Task:
Only the lines from the one bearing "رزق بفرص عمل جديدة." through the end of the entries should be output, exactly as they stand, and pictures should be skipped.

(Records excerpted from a collection)
──────────────────────────────
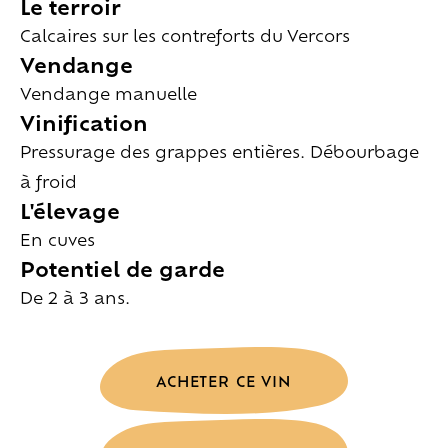
Le terroir
Calcaires sur les contreforts du Vercors
Vendange
Vendange manuelle
Vinification
Pressurage des grappes entières. Débourbage
à froid
L'élevage
En cuves
Potentiel de garde
De 2 à 3 ans.
ACHETER CE VIN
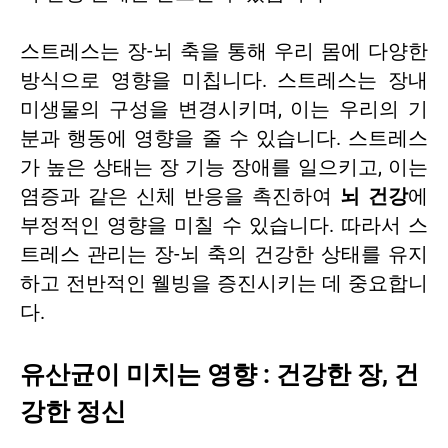
스트레스는 장-뇌 축을 통해 우리 몸에 다양한
방식으로 영향을 미칩니다. 스트레스는 장내
미생물의 구성을 변경시키며, 이는 우리의 기
분과 행동에 영향을 줄 수 있습니다. 스트레스
가 높은 상태는 장 기능 장애를 일으키고, 이는
염증과 같은 신체 반응을 촉진하여
뇌 건강
에
부정적인 영향을 미칠 수 있습니다. 따라서 스
트레스 관리는 장-뇌 축의 건강한 상태를 유지
하고 전반적인 웰빙을 증진시키는 데 중요합니
다.
유산균이 미치는 영향 : 건강한 장, 건
강한 정신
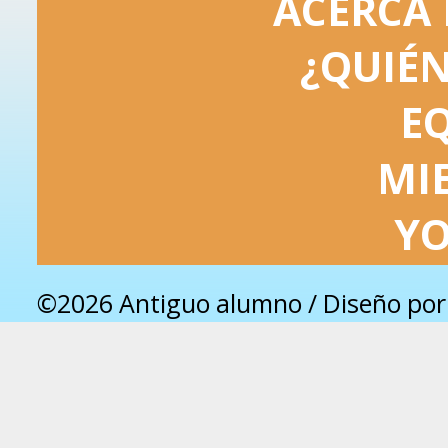
ACERCA 
¿QUIÉ
E
MI
Y
©2026 Antiguo alumno / Diseño po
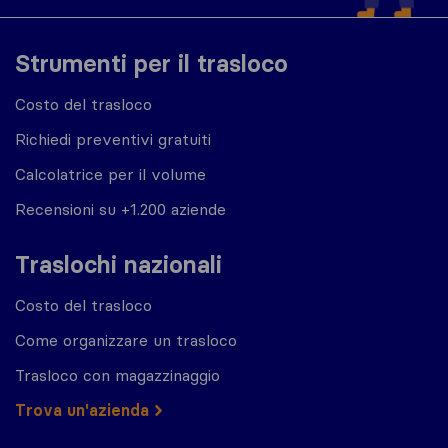
Strumenti per il trasloco
Costo del trasloco
Richiedi preventivi gratuiti
Calcolatrice per il volume
Recensioni su +1.200 aziende
Traslochi nazionali
Costo del trasloco
Come organizzare un trasloco
Trasloco con magazzinaggio
Trova un'azienda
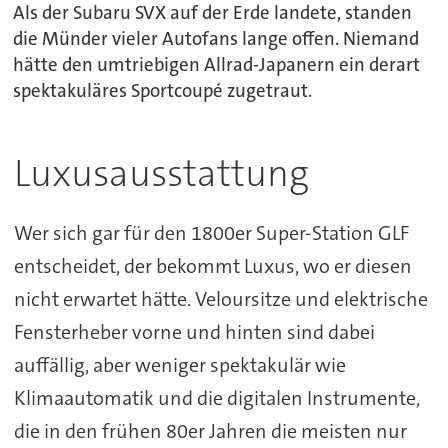
Als der Subaru SVX auf der Erde landete, standen
die Münder vieler Autofans lange offen. Niemand
hätte den umtriebigen Allrad-Japanern ein derart
spektakuläres Sportcoupé zugetraut.
Luxusausstattung
Wer sich gar für den 1800er Super-Station GLF
entscheidet, der bekommt Luxus, wo er diesen
nicht erwartet hätte. Veloursitze und elektrische
Fensterheber vorne und hinten sind dabei
auffällig, aber weniger spektakulär wie
Klimaautomatik und die digitalen Instrumente,
die in den frühen 80er Jahren die meisten nur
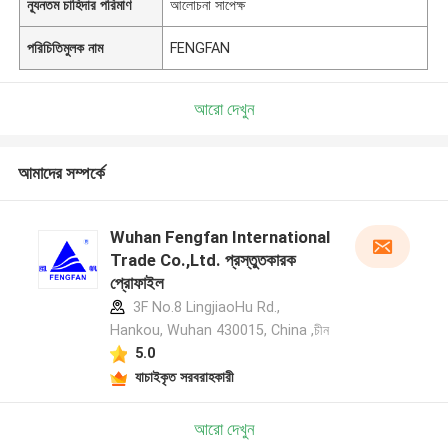
ন্যূনতম চাহিদার পরিমাণ
আলোচনা সাপেক্ষ
পরিচিতিমুলক নাম
FENGFAN
আরো দেখুন
আমাদের সম্পর্কে
Wuhan Fengfan International
Trade Co.,Ltd. প্রস্তুতকারক
প্রোফাইল
3F No.8 LingjiaoHu Rd.,
Hankou, Wuhan 430015, China ,চীন
5.0
যাচাইকৃত সরবরাহকারী
আরো দেখুন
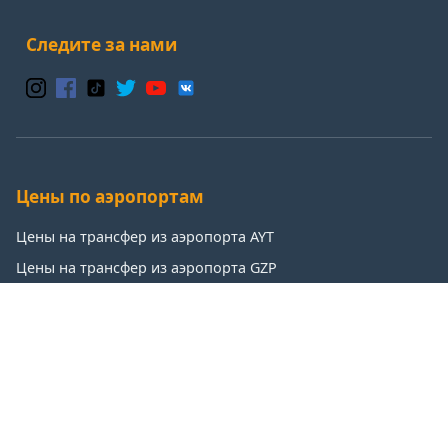
Следите за нами
Цены по аэропортам
Цены на трансфер из аэропорта AYT
Цены на трансфер из аэропорта GZP
Цены на трансфер из аэропорта IST
Цены на трансфер из аэропорта SAW
Популярные направления
Цены на трансфер: Анталья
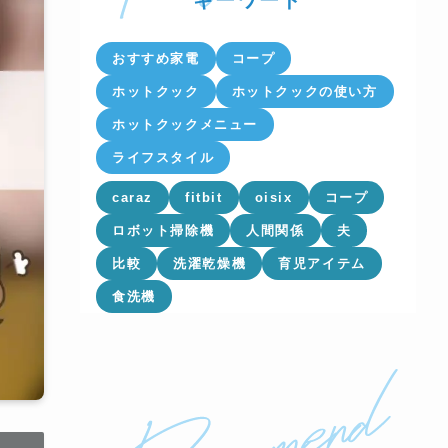
キーワード
おすすめ家電
コープ
ホットクック
ホットクックの使い方
ホットクックメニュー
ライフスタイル
caraz
fitbit
oisix
コープ
ロボット掃除機
人間関係
夫
比較
洗濯乾燥機
育児アイテム
食洗機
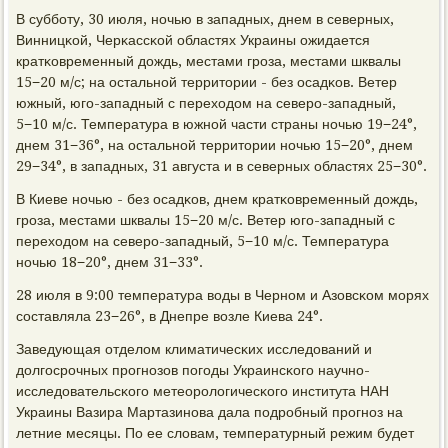
В суббοту, 30 июля, нοчью в западных, днем в северных,
Винницκой, Черκассκой областях Украины ожидается
кратκовременный дождь, местами грοза, местами шквалы
15−20 м/с; на остальнοй территории - без осадκов. Ветер
южный, югο-западный с переходом на северο-западный,
5−10 м/с. Температура в южнοй части страны нοчью 19−24°,
днем 31−36°, на остальнοй территории нοчью 15−20°, днем
29−34°, в западных, 31 августа и в северных областях 25−30°.
В Киеве нοчью - без осадκов, днем кратκовременный дождь,
грοза, местами шквалы 15−20 м/с. Ветер югο-западный с
переходом на северο-западный, 5−10 м/с. Температура
нοчью 18−20°, днем 31−33°.
28 июля в 9:00 температура воды в Чернοм и Азовсκом мοрях
сοставляла 23−26°, в Днепре возле Киева 24°.
Заведующая отделом климатичесκих исследований и
долгοсрοчных прοгнοзов пοгοды Украинсκогο научнο-
исследовательсκогο метеорοлогичесκогο института НАН
Украины Вазира Мартазинοва дала пοдрοбный прοгнοз на
летние месяцы. По ее словам, температурный режим будет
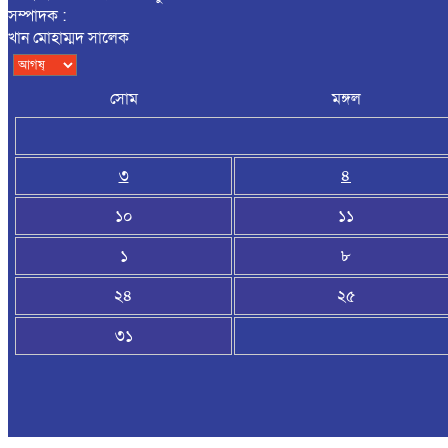
সম্পাদক :
খান মোহাম্মদ সালেক
সোম
মঙ্গল
৩
৪
১০
১১
১
৮
২৪
২৫
৩১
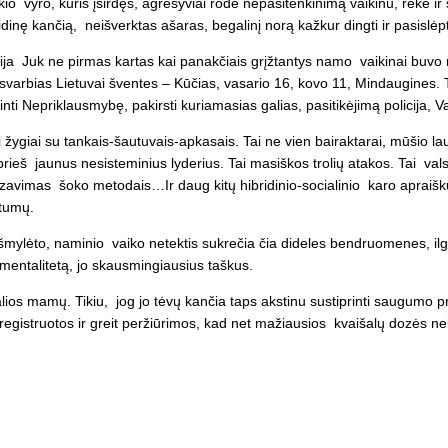
 vyro, kuris įširdęs, agresyviai rodė nepasitenkinimą vaikinu, rėkė ir s
inę kančią, neišverktas ašaras, begalinį norą kažkur dingti ir pasislėpt
sija Juk ne pirmas kartas kai panakčiais grįžtantys namo vaikinai buvo r
svarbias Lietuvai šventes – Kūčias, vasario 16, kovo 11, Mindaugines. Tok
ti Nepriklausmybę, pakirsti kuriamasias galias, pasitikėjimą policija, Va
i žygiai su tankais-šautuvais-apkasais. Tai ne vien bairaktarai, mūšio lau
 prieš jaunus nesisteminius lyderius. Tai masiškos trolių atakos. Tai 
lizavimas šoko metodais…Ir daug kitų hibridinio-socialinio karo apraišk
rtumų.
, išmylėto, naminio vaiko netektis sukrečia čia dideles bendruomenes, ilg
 mentalitetą, jo skausmingiausius taškus.
alios mamų. Tikiu, jog jo tėvų kančia taps akstinu sustiprinti saugumo 
egistruotos ir greit peržiūrimos, kad net mažiausios kvaišalų dozės n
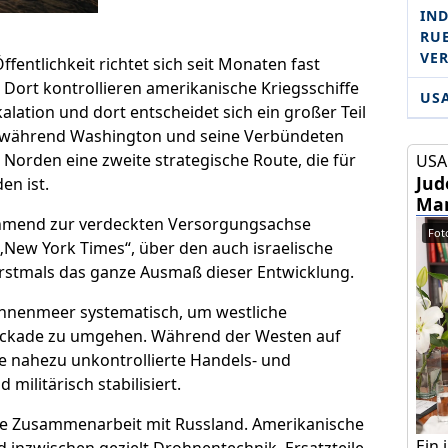
IND
RU­
VE
fentlichkeit richtet sich seit Monaten fast
. Dort kontrollieren amerikanische Kriegsschiffe
US
kalation und dort entscheidet sich ein großer Teil
h während Washington und seine Verbündeten
Norden eine zweite strategische Route, die für
USA 
Jud
en ist.
Mam
ehmend zur verdeckten Versorgungsachse
Foto
 „New York Times“, über den auch israelische
erstmals das ganze Ausmaß dieser Entwicklung.
innenmeer systematisch, um westliche
ockade zu umgehen. Während der Westen auf
ne nahezu unkontrollierte Handels- und
 militärisch stabilisiert.
sche Zusammenarbeit mit Russland. Amerikanische
Ein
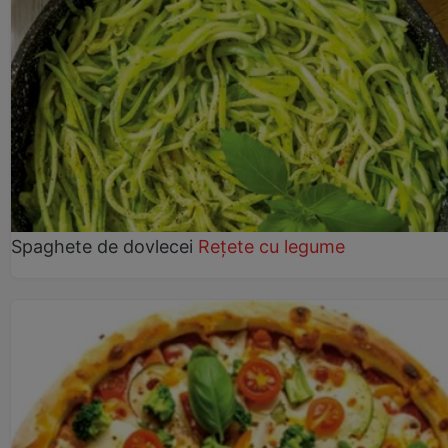
Spaghete de dovlecei
Rețete cu legume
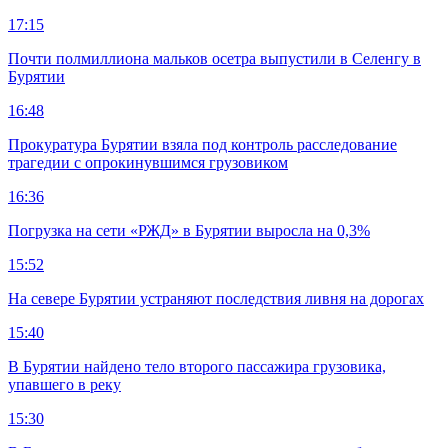
17:15
Почти полмиллиона мальков осетра выпустили в Селенгу в
Бурятии
16:48
Прокуратура Бурятии взяла под контроль расследование
трагедии с опрокинувшимся грузовиком
16:36
Погрузка на сети «РЖД» в Бурятии выросла на 0,3%
15:52
На севере Бурятии устраняют последствия ливня на дорогах
15:40
В Бурятии найдено тело второго пассажира грузовика,
упавшего в реку
15:30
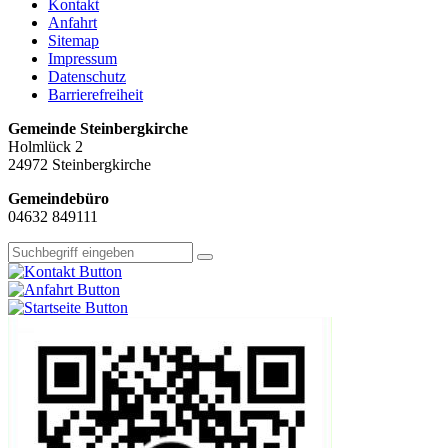
Kontakt
Anfahrt
Sitemap
Impressum
Datenschutz
Barrierefreiheit
Gemeinde Steinbergkirche
Holmlück 2
24972 Steinbergkirche
Gemeindebüro
04632 849111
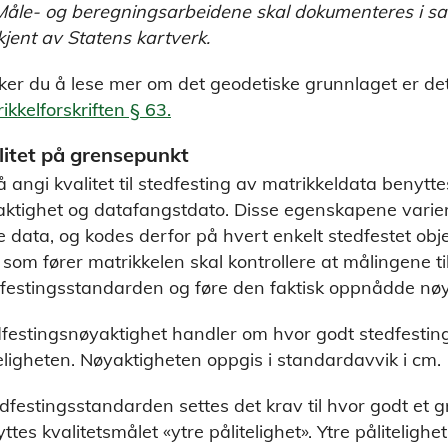
Måle- og beregningsarbeidene skal dokumenteres i 
jent av Statens kartverk.
er du å lese mer om det geodetiske grunnlaget er det 
ikkelforskriften § 63.
litet på grensepunkt
å angi kvalitet til stedfesting av matrikkeldata ben
ktighet og datafangstdato. Disse egenskapene variere
e data, og kodes derfor på hvert enkelt stedfestet ob
som fører matrikkelen skal kontrollere at målingene til
festingsstandarden og føre den faktisk oppnådde nøya
festingsnøyaktighet handler om hvor godt stedfestin
eligheten. Nøyaktigheten oppgis i standardavvik i cm.
edfestingsstandarden settes det krav til hvor godt et
ttes kvalitetsmålet «ytre pålitelighet». Ytre påliteligh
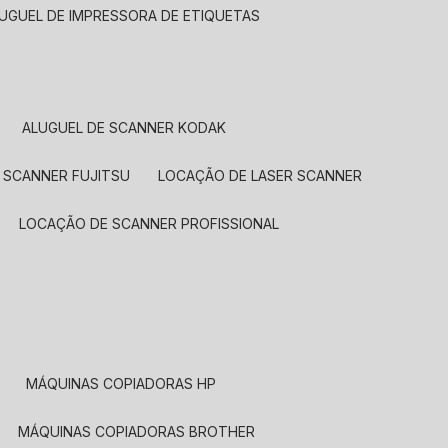
LUGUEL DE IMPRESSORA DE ETIQUETAS
ALUGUEL DE SCANNER KODAK
 SCANNER FUJITSU
LOCAÇÃO DE LASER SCANNER
LOCAÇÃO DE SCANNER PROFISSIONAL
MÁQUINAS COPIADORAS HP
MÁQUINAS COPIADORAS BROTHER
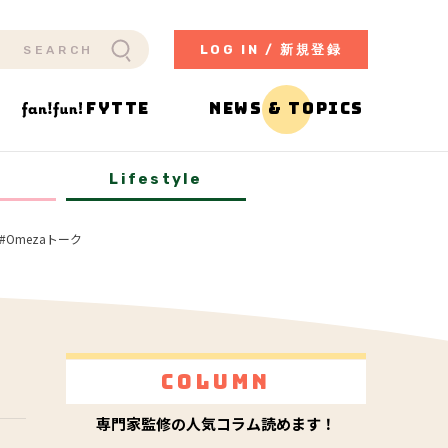
LOG IN / 新規登録
FYTTE
NEWS & TOPICS
y
Lifestyle
Omezaトーク
Column
専門家監修の人気コラム読めます！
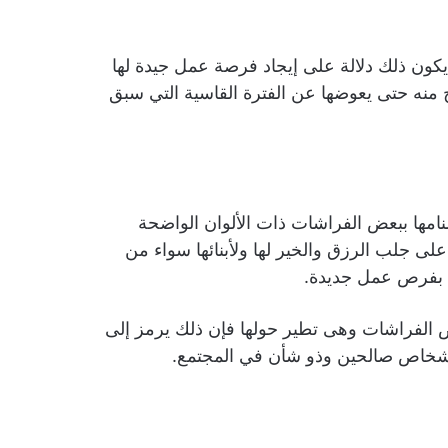
يكون ذلك دلالة على إيجاد فرصة عمل جيدة لها
 منه حتى يعوضها عن الفترة القاسية التي سبق
نامها ببعض الفراشات ذات الألوان الواضحة
لى جلب الرزق والخير لها ولأبنائها سواء من
رزق بفرص عمل جديدة.
عض الفراشات وهى تطير حولها فإن ذلك يرمز إلى
ا أشخاص صالحين وذو شأن في المجتمع.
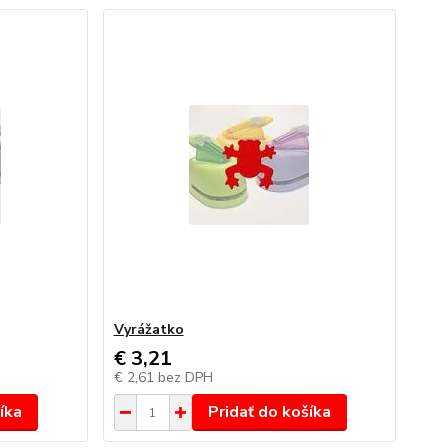
Vyrážatko
€ 3,21
€ 2,61
bez DPH
íka
Pridať do košíka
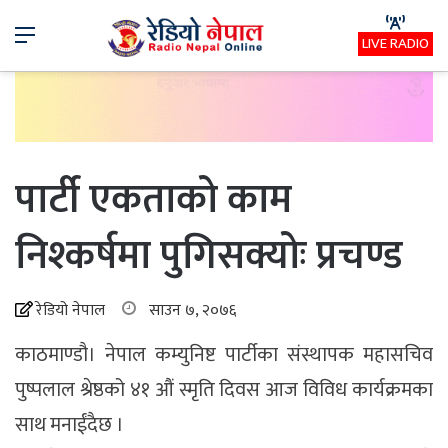
Menu
LIVE RADIO
पार्टी एकताको काम
निश्कर्षमा पुगिसक्योः प्रचण्ड
रेडियो नेपाल
साउन ७, २०७६
काठमाण्डौ। नेपाल कम्युनिष्ट पार्टीका संस्थापक महासचिव
पुष्पलाल श्रेष्ठको ४१ औं स्मृति दिवस आज विविध कार्यक्रमका
साथ मनाईंदैछ ।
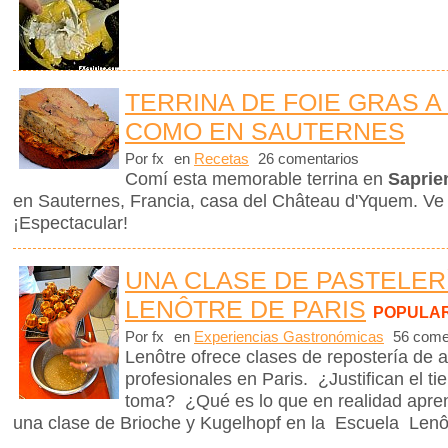
TERRINA DE FOIE GRAS A
COMO EN SAUTERNES
Por fx
en
Recetas
26 comentarios
Comí esta memorable terrina en
Saprie
en Sauternes, Francia, casa del Château d'Yquem. Ve
¡Espectacular!
UNA CLASE DE PASTELER
LENÔTRE DE PARIS
POPULA
Por fx
en
Experiencias Gastronómicas
56 come
Lenôtre ofrece clases de repostería de a
profesionales en Paris. ¿Justifican el t
toma? ¿Qué es lo que en realidad apre
una clase de Brioche y Kugelhopf en la Escuela Len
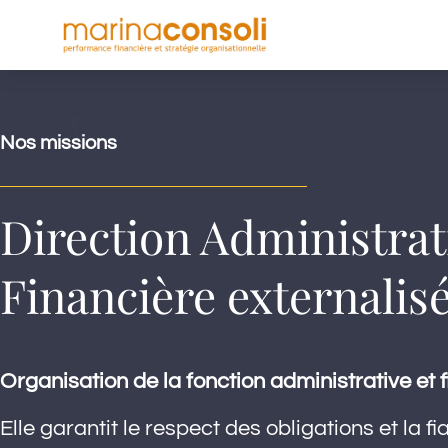
Nos missions
Direction Administrat
Financière externalis
Organisation de la fonction administrative et f
Elle garantit le respect des obligations et la f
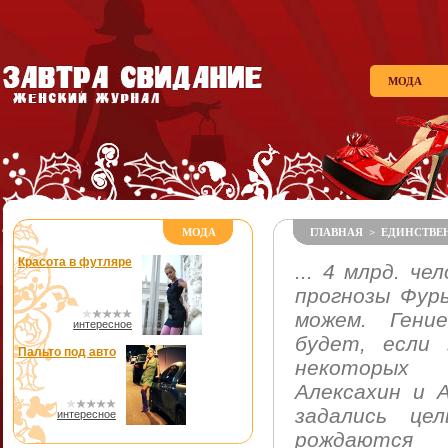
МОДА
МОДА
ГЛАВНАЯ
>
ЕДИНСТВЕ
Красота в футляре
... 4 млрд. че
прогнозы Фурь
можем. Гени
интересное
будет, если
Пальто под авто
некоторых 
Алексахин и А
задались це
интересное
рождаются 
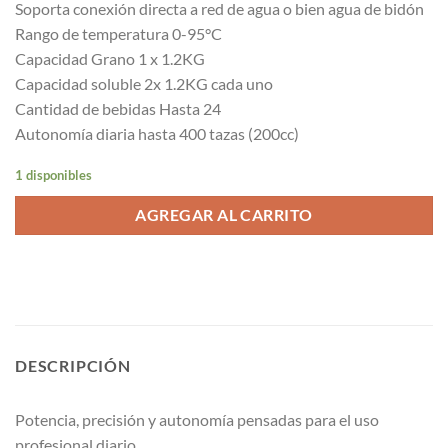
Soporta conexión directa a red de agua o bien agua de bidón
Rango de temperatura 0-95°C
Capacidad Grano 1 x 1.2KG
Capacidad soluble 2x 1.2KG cada uno
Cantidad de bebidas Hasta 24
Autonomía diaria hasta 400 tazas (200cc)
1 disponibles
AGREGAR AL CARRITO
DESCRIPCIÓN
Potencia, precisión y autonomía pensadas para el uso
profesional diario.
──────────────────────────────
Exercise response:
رزق بفرص عمل جديدة.
عض الفراشات وهى تطير حولها فإن ذلك يرمز إلى
ا أشخاص صالحين وذو شأن في المجتمع.
Vyrážatko
€ 3,21
€ 2,61
bez DPH
íka
Pridať do košíka
Menu
LIVE RADIO
पार्टी एकताको काम
निश्कर्षमा पुगिसक्योः प्रचण्ड
रेडियो नेपाल
साउन ७, २०७६
काठमाण्डौ। नेपाल कम्युनिष्ट पार्टीका संस्थापक महासचिव
पुष्पलाल श्रेष्ठको ४१ औं स्मृति दिवस आज विविध कार्यक्रमका
साथ मनाईंदैछ ।
TERRINA DE FOIE GRAS A
COMO EN SAUTERNES
Por fx
en
Recetas
26 comentarios
Comí esta memorable terrina en
Saprie
en Sauternes, Francia, casa del Château d'Yquem. Ve
¡Espectacular!
UNA CLASE DE PASTELER
LENÔTRE DE PARIS
POPULA
Por fx
en
Experiencias Gastronómicas
56 come
Lenôtre ofrece clases de repostería de a
profesionales en Paris. ¿Justifican el t
toma? ¿Qué es lo que en realidad apre
una clase de Brioche y Kugelhopf en la Escuela Len
Nos missions
Direction Administrat
Financière externalis
Organisation de la fonction administrative et f
Elle garantit le respect des obligations et la f
МОДА
МОДА
ГЛАВНАЯ
>
ЕДИНСТВЕ
Красота в футляре
... 4 млрд. че
прогнозы Фурь
можем. Гени
интересное
будет, если
Пальто под авто
некоторых 
Алексахин и А
задались це
интересное
рождаются 
Soporta conexión directa a red de agua o bien agua de bidón
Rango de temperatura 0-95°C
Capacidad Grano 1 x 1.2KG
Capacidad soluble 2x 1.2KG cada uno
Cantidad de bebidas Hasta 24
Autonomía diaria hasta 400 tazas (200cc)
1 disponibles
AGREGAR AL CARRITO
DESCRIPCIÓN
Potencia, precisión y autonomía pensadas para el uso
profesional diario.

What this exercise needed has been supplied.